Distractions come in many costumes. Some appeal to our desire for pleasure and some appeal to our desire to see ourselves as good people. One thing they all have in common is that they suck up time.

Some friends and I noticed how many of the folks we care about find themselves in debt -not just financial debt, but overwhelming time debt. So many people (especially women) feel they do not have enough time for their families, for their jobs,  for their friends, for their church families, for the community, for healthy recreation, for their own spiritual growth –for sleep. They run from early in the morning until late at night, eating the bread of painful labours, with hardly a moment to sit quietly, enjoy creation and just be.

We know about the problem here in North America of the acceptance of  living in debt as a “normal” lifestyle. Some folks are meeting all their financial obligations, but living in overwhelming time debt. They simply have none to spare – and you can’t borrow time from any institution after filling out a few applications. When children are grown, they are grown; you can’t get those years back. When friends and family pass on, the time for being with them is gone, no extensions available. So many older folks who say they wish they had spent their time more wisely are watching their own children’s and grandchildren’s calendars fill up to an even greater degree than their own did.

When I returned from living in a small space with minimal furnishings for several months I was surprised by how much stuff was stashed in my house that I never missed. I began to mentally calculate how much rent I ought to charge these things for taking up room in limited storage spaces. Then I quit. It was ridiculous how much the clothes and sports equipment I hadn’t used in five years cost to store. It was time to give some stuff away.

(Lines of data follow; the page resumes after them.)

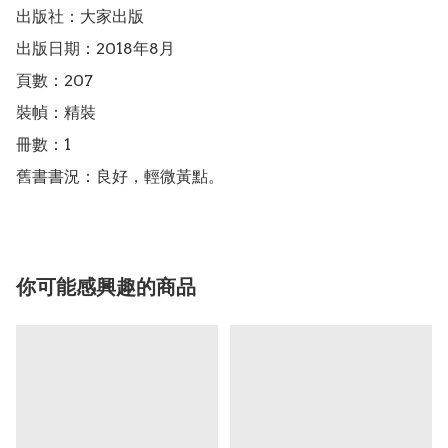
出版社：大家出版

出版日期：2018年8月

頁數：207

裝幀：精裝

冊數：1

舊書書況：良好，輕微黃點。
你可能感興趣的商品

I wonder, when we are distracted by things we are tempted to buy, including houses and “conveniences”, if we stop to calculate how much time their price, and the accrued interest, will suck out our lives. Is this toy worth the eight hours I will be away from my child to earn the money to pay for it, plus the three additional hours to pay the interest charges? Are these up-graded fashionable appliances and countertops worth missing two years worth of reading time to pay for it? Is this ten-day winter vacation on the beach with my wife worth the 43 meals I will miss with the family? Will time spent in servitude to stockholders ever be recovered, or does part of their profit margin include the time I could not spend at the bedside of a sick friend?

Many of us have been distracted by projects that looked like a good idea at the time – like trying to help suffering people caught mid-consequence. How much valuable time would have been freed up if I had learned the lesson earlier that some people’s dysfunction is a secretly prized possession they don’t actually want to give up?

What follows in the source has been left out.